Background information is important.
This is what I was thinking while I was reading “The Twenty Three (and Growing) Smoking Guns of Global Warming” on the Heartland Institute website, while researching for quotes to use in my post A Well-Documented Strategy. The introduction reads,
“Before you read this essay, I ask you to forget everything you have learned about global warming…..Your job is to review the study with unbiased eyes, and grade the project based upon how sound the science is in supporting the conclusion.”
Robert Wagner, the author, seems to equate background information and expertise with bias, as “[climatologists’] funding depends on carbon being the cause of global warming.” He does not trust climatologists, or any sort of expert in this issue, as their salary seemingly depends on AGW.
If you read the article while “forgetting everything you have learned about global warming”, it has an internal logical flow. If you rely upon your background information and expertise – even if you’re not a scientist, just a nerdy volunteer blogger like me – their conclusions fall apart.
This is most obvious when the article pulls out the old “CO2 lags Temperature” crock. It makes perfect sense – how can carbon change temperature if it’s actually the other way around? – until you read a little further into other sources.
Then they go on about Christy’s satellite data. Which seems to support their conclusion, until you find out that it’s been discredited multiple times and Christy has now retracted his data.
They have a throwback to the early days of climatology when everyone believed that the bands of radiation CO2 absorbed overlapped so much with water vapour that extra CO2 wouldn’t make a difference.
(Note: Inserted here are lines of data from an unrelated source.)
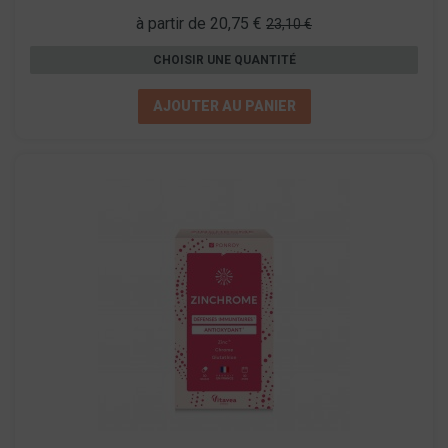
à partir de 20,75 €
23,10 €
CHOISIR UNE QUANTITÉ
AJOUTER AU PANIER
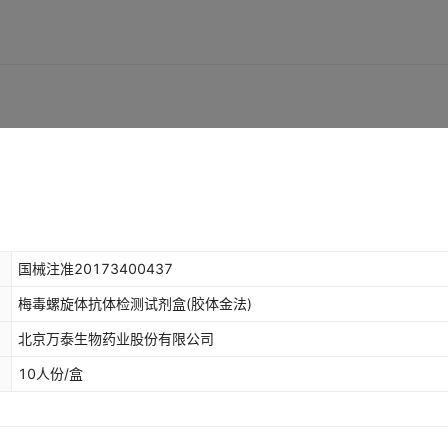
国械注准20173400437
梅毒螺旋体抗体检测试剂盒(胶体金法)
北京万泰生物药业股份有限公司
10人份/盒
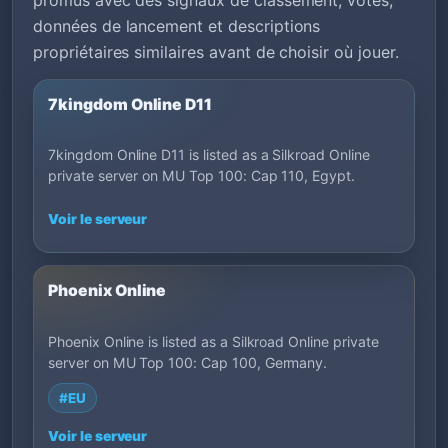
données de lancement et descriptions
propriétaires similaires avant de choisir où jouer.
7kingdom Online D11
7kingdom Online D11 is listed as a Silkroad Online
private server on MU Top 100: Cap 110, Egypt.
Voir le serveur
Phoenix Online
Phoenix Online is listed as a Silkroad Online private
server on MU Top 100: Cap 100, Germany.
#EU
Voir le serveur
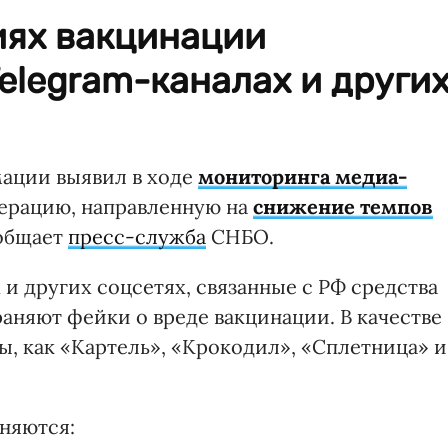
иях вакцинации
elegram-каналах и други
ации выявил в ходе
мониторинга медиа-
ерацию, направленную на
снижение темпов
ообщает
пресс-служба
СНБО.
 и других соцсетях, связанные с РФ средства
няют фейки о вреде вакцинации. В качестве
ы, как «Картель», «Крокодил», «Сплетница» и
няются:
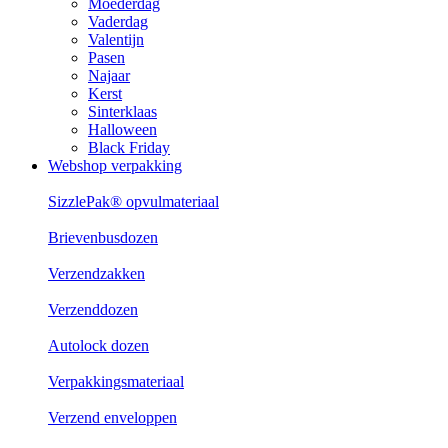
Moederdag
Vaderdag
Valentijn
Pasen
Najaar
Kerst
Sinterklaas
Halloween
Black Friday
Webshop verpakking
SizzlePak® opvulmateriaal
Brievenbusdozen
Verzendzakken
Verzenddozen
Autolock dozen
Verpakkingsmateriaal
Verzend enveloppen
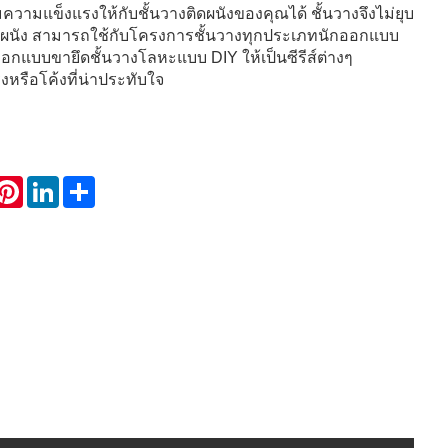
วามแข็งแรงให้กับชั้นวางติดผนังของคุณได้ ชั้นวางจึงไม่ยุบ
ผนัง สามารถใช้กับโครงการชั้นวางทุกประเภทนักออกแบบ
แบบขายึดชั้นวางโลหะแบบ DIY ให้เป็นซีรีส์ต่างๆ
หรือโค้งที่น่าประทับใจ
hatsApp
Pinterest
LinkedIn
Share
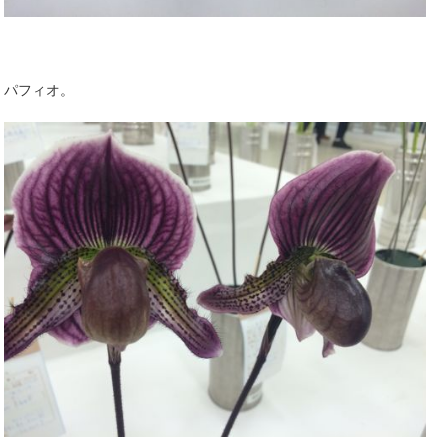
パフィオ。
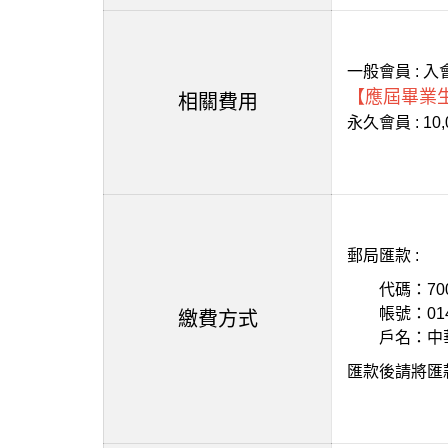
一般會員 : 
【應屆畢業生
相關費用
永久會員 : 10,
郵局匯款 :
代碼：70
帳號：01414
繳費方式
戶名：中華
匯款後請將匯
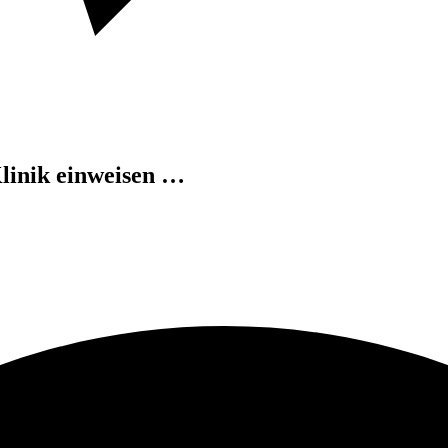
Klinik einweisen …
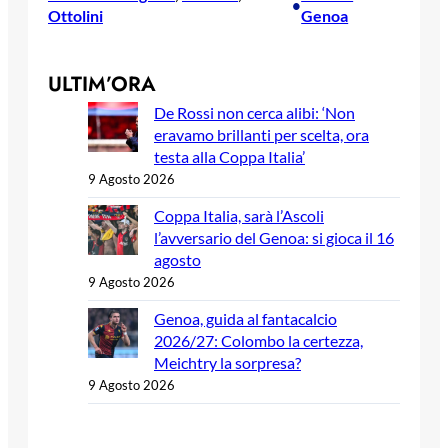
•
Ottolini
Genoa
ULTIM’ORA
De Rossi non cerca alibi: ‘Non
eravamo brillanti per scelta, ora
testa alla Coppa Italia’
9 Agosto 2026
Coppa Italia, sarà l’Ascoli
l’avversario del Genoa: si gioca il 16
agosto
9 Agosto 2026
Genoa, guida al fantacalcio
2026/27: Colombo la certezza,
Meichtry la sorpresa?
9 Agosto 2026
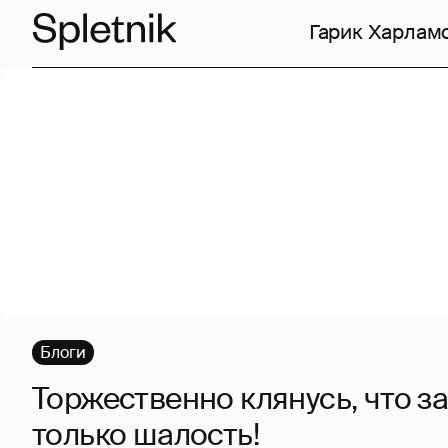
Гарик Харлам
Блоги
Торжественно клянусь, что 
только шалость!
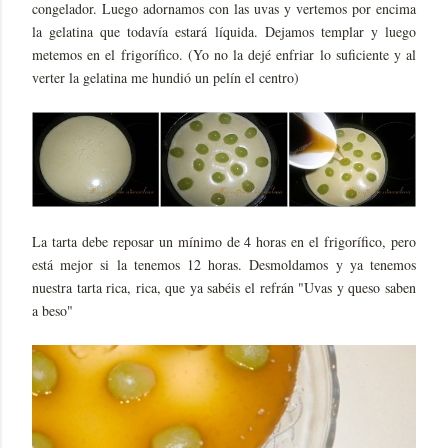
congelador. Luego adornamos con las uvas y vertemos por encima
la gelatina que todavía estará líquida. Dejamos templar y luego
metemos en el frigorífico. (Yo no la dejé enfriar lo suficiente y al
verter la gelatina me hundió un pelín el centro)
La tarta debe reposar un mínimo de 4 horas en el frigorífico, pero
está mejor si la tenemos 12 horas. Desmoldamos y ya tenemos
nuestra tarta rica, rica, que ya sabéis el refrán "Uvas y queso saben
a beso"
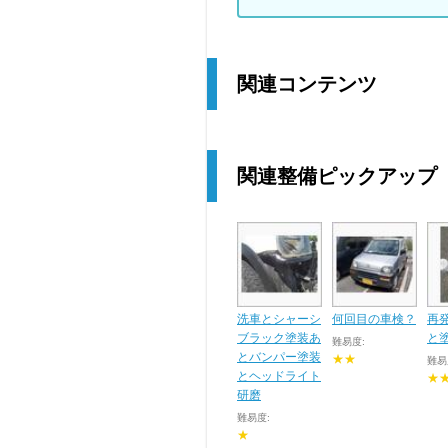
関連コンテンツ
関連整備ピックアップ
洗車とシャーシ
何回目の車検？
再
ブラック塗装あ
と
難易度:
とバンパー塗装
★★
難易
とヘッドライト
★
研磨
難易度:
★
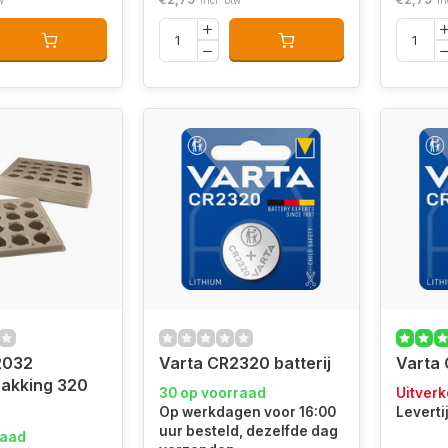
w
Incl. btw
In
2032
Varta CR2320 batterij
Varta 
pakking 320
30 op voorraad
Uitverk
Op werkdagen voor 16:00
Leverti
uur besteld, dezelfde dag
raad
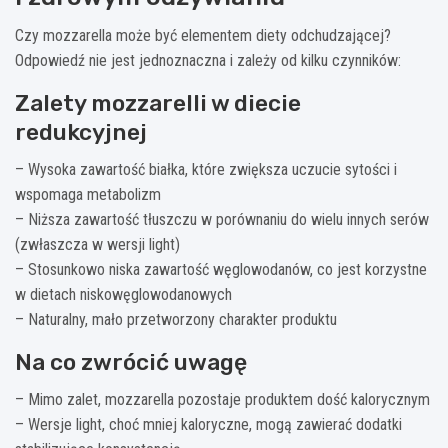
Czy mozzarella może być elementem diety odchudzającej?
Odpowiedź nie jest jednoznaczna i zależy od kilku czynników:
Zalety mozzarelli w diecie
redukcyjnej
– Wysoka zawartość białka, które zwiększa uczucie sytości i
wspomaga metabolizm
– Niższa zawartość tłuszczu w porównaniu do wielu innych serów
(zwłaszcza w wersji light)
– Stosunkowo niska zawartość węglowodanów, co jest korzystne
w dietach niskowęglowodanowych
– Naturalny, mało przetworzony charakter produktu
Na co zwrócić uwagę
– Mimo zalet, mozzarella pozostaje produktem dość kalorycznym
– Wersje light, choć mniej kaloryczne, mogą zawierać dodatki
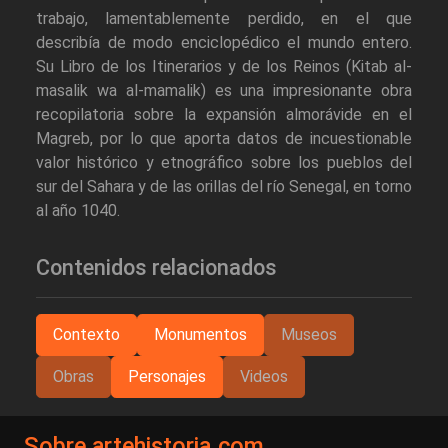
trabajo, lamentablemente perdido, en el que
describía de modo enciclopédico el mundo entero.
Su Libro de los Itinerarios y de los Reinos (Kitab al-
masalik wa al-mamalik) es una impresionante obra
recopilatoria sobre la expansión almorávide en el
Magreb, por lo que aporta datos de incuestionable
valor histórico y etnográfico sobre los pueblos del
sur del Sahara y de las orillas del río Senegal, en torno
al año 1040.
Contenidos relacionados
Contexto
Monumentos
Museos
Obras
Personajes
Videos
Sobre artehistoria.com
They phrase this in a way that makes it seem like this is the current theory.
They take the correction that GISS made, where 1934, not 1998, was found to be the warmest year in the US, and conveniently remove “in the US”, implying that 1934 was the warmest year globally.
All of this works…..as long as you don’t read anywhere else. The author says to you, “Forget everything you know, and only accept what I tell you, as well as the blog posts and newspaper articles that I cite.” Knowledge from anywhere else is seen as “biased” because climatologists are just out for grant money to increase their personal wealth. Yes, the only credible source out there is the Heartland Institute. So of course their articles have an internal logical flow…..as long as you obey their instructions to only believe their articles.
What a creepy form of censorship. What an underhanded way to manipulate the reader. How is the Heartland Institute allowed to exist without some sort of disclaimer? How does anyone take them seriously?